The Truth About How King Abdullah Treated Women, Including His Own Daughters


King Abdullah, 90, who died early Friday morning, is being hailed as a reformer, despite condoning human rights abuses and forwarding only very measured efforts to promote democracy in his oil-rich nation.

One of the most scrutinized aspects of the Saudi Arabia’s rights’ record is its so-called “male guardianship system,” women are not allowed to travel, obtain a passport, marry, or continue their education without the approval of a male relative.

The King’s own daughters are hardly an exception to the harsh rule. Four of his daughters claim that the are being forcibly held in a dilapidated palace with little in the way of food and water. “Our father said that we had no way out,” Sahar Al Saud, 42, wrote in an email to the British broadcast network Channel 4, “And that after his death our brothers will continue detaining us.”

“We are just an example of so many families, of what so many women, go through. Just a tiny, tiny example,” the princess who once enjoyed international skiing and shopping trips said.

Adam Coogle, a Saudi Arabia researcher for Human Rights Watch told ThinkProgress in an email, “It seems clear that the princesses’ freedom of movement has been restricted, but we don’t have a lot of details beyond that.”

While Sahar and her sisters claim they are being held because of their independent spirits and critical view towards some of their father’s social policies, their detention might have something to do with their support for Sheikh Nimr al-Nimr, a Shia cleric imprisoned in the powerful epicenter of Sunni Islam.

And, while it’s not a topic they have raised in their interviews with Western journalists, Sahar appeared in a video last April in which she called for opposition to her fathers’ regime and praised Nimr al-Nimr — a bold and possibly dangerous move.

Despite his alleged repression of religious minorities, in a statement, Vice President said he “appreciated” King Abdullah’s “efforts to move his country forward,” and Sen. John McCain (R-AZ) called him “an important voice for reform in Saudi Arabia.”

President Barack Obama praised the king for having “the courage of his convictions,” and for promoting security in the region, but steered clear of commenting on Saudi Arabian social policies.

“In a very discreet way, he was a strong advocate of women,” Christine Lagarde the head of the International Monetary Fund said from the Davos Economic Forum in Switzerland.

Even news reports heralded King Abdullah’s track record on civil rights, though the laudatory language was often followed by only vague or contradictory examples from his 9-year tenure as the head of Saudi Arabia.

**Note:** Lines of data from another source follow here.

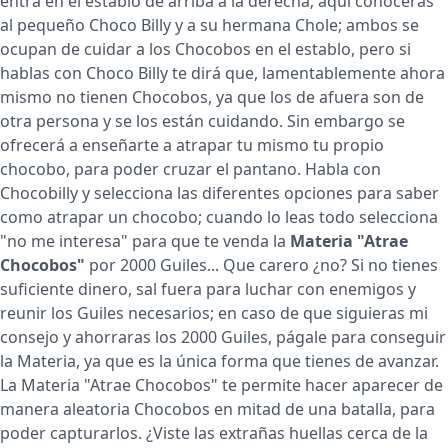
entra en el establo de arriba a la derecha; aquí conocerás
al pequeño Choco Billy y a su hermana Chole; ambos se
ocupan de cuidar a los Chocobos en el establo, pero si
hablas con Choco Billy te dirá que, lamentablemente ahora
mismo no tienen Chocobos, ya que los de afuera son de
otra persona y se los están cuidando. Sin embargo se
ofrecerá a enseñarte a atrapar tu mismo tu propio
chocobo, para poder cruzar el pantano. Habla con
Chocobilly y selecciona las diferentes opciones para saber
como atrapar un chocobo; cuando lo leas todo selecciona
"no me interesa" para que te venda la
Materia "Atrae
Chocobos"
por 2000 Guiles... Que carero ¿no? Si no tienes
suficiente dinero, sal fuera para luchar con enemigos y
reunir los Guiles necesarios; en caso de que siguieras mi
consejo y ahorraras los 2000 Guiles, págale para conseguir
la Materia, ya que es la única forma que tienes de avanzar.
La Materia "Atrae Chocobos" te permite hacer aparecer de
manera aleatoria Chocobos en mitad de una batalla, para
poder capturarlos. ¿Viste las extrañas huellas cerca de la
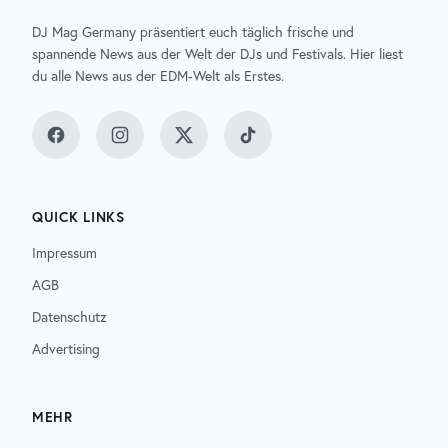
DJ Mag Germany präsentiert euch täglich frische und
spannende News aus der Welt der DJs und Festivals. Hier liest
du alle News aus der EDM-Welt als Erstes.
Facebook
Instagram
Twitter
TikTok
QUICK LINKS
Impressum
AGB
Datenschutz
Advertising
MEHR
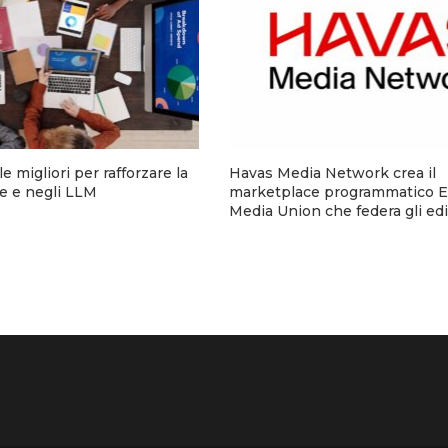
e migliori per rafforzare la
Havas Media Network crea il
ine e negli LLM
marketplace programmatico 
Media Union che federa gli edit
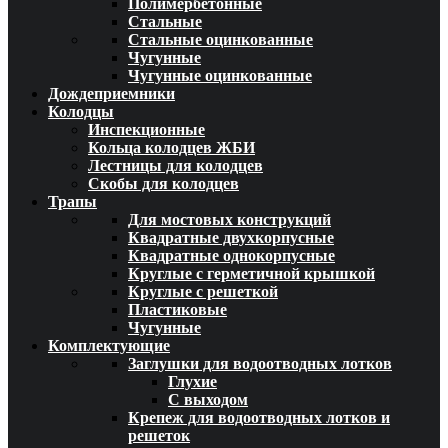
Полимербетонные
Стальные
Стальные оцинкованные
Чугунные
Чугунные оцинкованные
Дождеприемники
Колодцы
Инспекционные
Кольца колодцев ЖБИ
Лестницы для колодцев
Скобы для колодцев
Трапы
Для мостовых конструкций
Квадратные двухкорпусные
Квадратные однокорпусные
Круглые с герметичной крышкой
Круглые с решеткой
Пластиковые
Чугунные
Комплектующие
Заглушки для водоотводных лотков
Глухие
С выходом
Крепеж для водоотводных лотков и
решеток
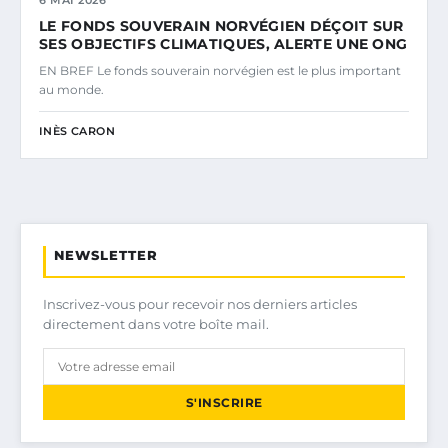
LE FONDS SOUVERAIN NORVÉGIEN DÉÇOIT SUR
SES OBJECTIFS CLIMATIQUES, ALERTE UNE ONG
EN BREF Le fonds souverain norvégien est le plus important
au monde.
INÈS CARON
NEWSLETTER
Inscrivez-vous pour recevoir nos derniers articles
directement dans votre boîte mail.
S'INSCRIRE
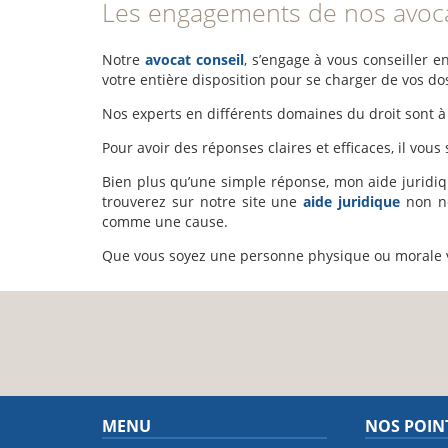
Les engagements de nos avoca
Notre
avocat conseil
, s’engage à vous conseiller e
votre entière disposition pour se charger de vos do
Nos experts en différents domaines du droit sont à 
Pour avoir des réponses claires et efficaces, il vou
Bien plus qu’une simple réponse, mon aide juridiq
trouverez sur notre site une
aide juridique
non né
comme une cause.
Que vous soyez une personne physique ou morale v
MENU
NOS POIN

CNN called him “a cautious reformer” citing “steps toward broader freedoms” without giving clear examples. The New York Times Douglas Martin and Ben Hubbard referred to the autocratic ruler as a “force of moderation,” although the already tempered phrase was followed by examples in which the King failed to carry out the reforms he publicly vowed to carry out.

While he did make it possible for women to work as cashiers — a significant liberalization in the Saudi context — the Times’ journalists note that he walked back on what they called “a promise made to Barbara Walters of ABC News in his first televised interview as king in October 2005” to make it legal for woman to drive there.

In the interview with Walters, however, King Abdullah never explicitly promised to shift policy to allow women to get behind the wheel. He said only, “I believe it will be possible.”

Although King Abdullah overturned the sentence of a woman who was to be lashed for driving in 2011, women have continued to face arrest for getting behind the wheel. Just last month, two Saudi Arabian women were arrested and detained for driving, one of whom garnered international attention for live-tweeting her attempt to cross the border from the United Arab Emirates where she is a licensed driver to her native Saudi Arabia.

“King Abdullah came to power promising reforms, but his agenda fell far short of achieving lasting institutional gains on basic rights for Saudi citizens,” Joe Stork a the Deputy Director of Human Rights’ Watch Middle East program said in a statement. “It is not enough for women to sit on the Shura Council if they can’t even drive themselves to work.”

In 2011, amid pressure from the revolutionary fervor sweeping Middle Eastern states, King Abdullah announced that women would be allowed to run and vote in future municipal elections. The move was blocked “because of the kingdom’s social customs.”

It’s not only Saudi Arabian women who face heavy-handed sentences for defying the country’s strict laws around social order.

Less than 10 percent of Saudis are able to vote.

According to a report by the human rights organization Amnesty International, more than 2,000 people were executed in Saudi Arabia between 1985 and 2013. The organization claims that many of those who have been tortured or killed were advocates for social and political reform in the country who were charged with vague offenses like “disobeying the ruler.”

On Friday, Saudi authorities again postponed the flogging of the progressive blogger Raif Badawi. Although the British foreign secretary raised concerns about brutal sentence awaiting the blogger with the Saudi ambassador to Britain prime minister was among those praising King Abdullah’s commitment to his people.

“He will be remembered for his long years of service to the kingdom, for his commitment to peace and for strengthening understanding between faiths,” David Cameron said.